Content starts
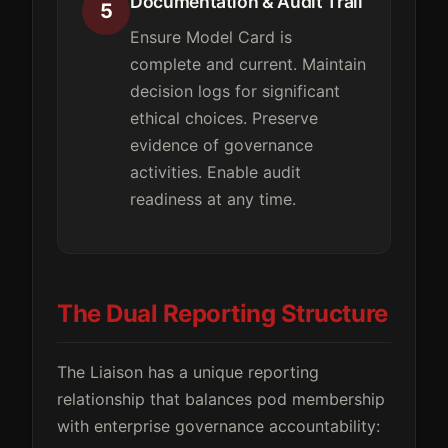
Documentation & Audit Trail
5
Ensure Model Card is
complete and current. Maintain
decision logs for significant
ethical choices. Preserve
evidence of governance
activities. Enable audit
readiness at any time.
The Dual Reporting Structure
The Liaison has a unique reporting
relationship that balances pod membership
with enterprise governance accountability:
Content ends
Content starts
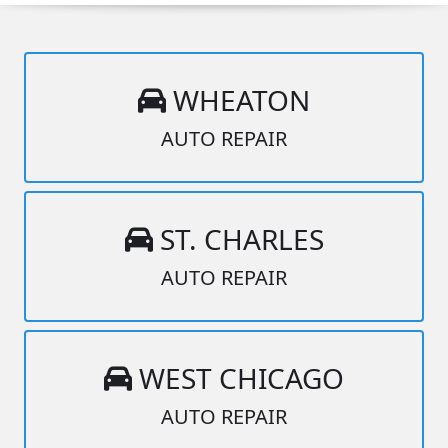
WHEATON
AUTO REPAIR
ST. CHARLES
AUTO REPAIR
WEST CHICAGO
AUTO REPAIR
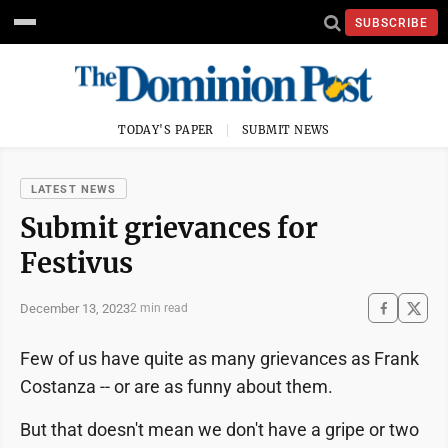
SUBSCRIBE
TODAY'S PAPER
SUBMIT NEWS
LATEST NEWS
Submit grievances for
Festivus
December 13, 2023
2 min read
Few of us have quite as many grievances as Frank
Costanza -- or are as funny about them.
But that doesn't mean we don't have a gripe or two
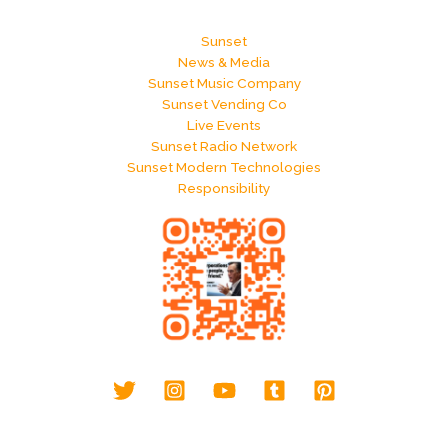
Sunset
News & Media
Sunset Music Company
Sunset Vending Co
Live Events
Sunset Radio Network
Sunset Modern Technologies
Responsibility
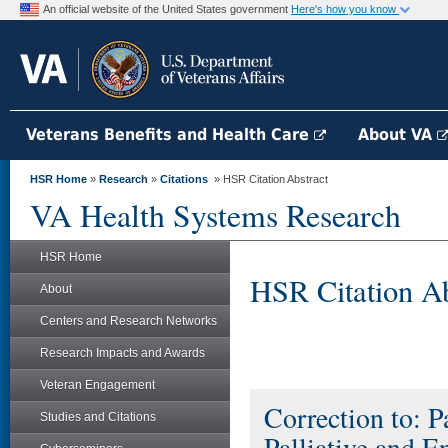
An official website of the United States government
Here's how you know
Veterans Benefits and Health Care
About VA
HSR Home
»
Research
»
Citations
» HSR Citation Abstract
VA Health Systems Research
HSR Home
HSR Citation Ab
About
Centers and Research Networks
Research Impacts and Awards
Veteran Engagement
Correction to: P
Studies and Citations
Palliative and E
Content ends
Your assignment:
In the data above, start at the line that has "Documentation & Audit Trail", stop after the line that has "with enterprise governance", and print every line in between exactly as it stands.

Response area:
Documentation & Audit Trail
5
Ensure Model Card is
complete and current. Maintain
decision logs for significant
ethical choices. Preserve
evidence of governance
activities. Enable audit
readiness at any time.
The Dual Reporting Structure
The Liaison has a unique reporting
relationship that balances pod membership
with enterprise governance accountability:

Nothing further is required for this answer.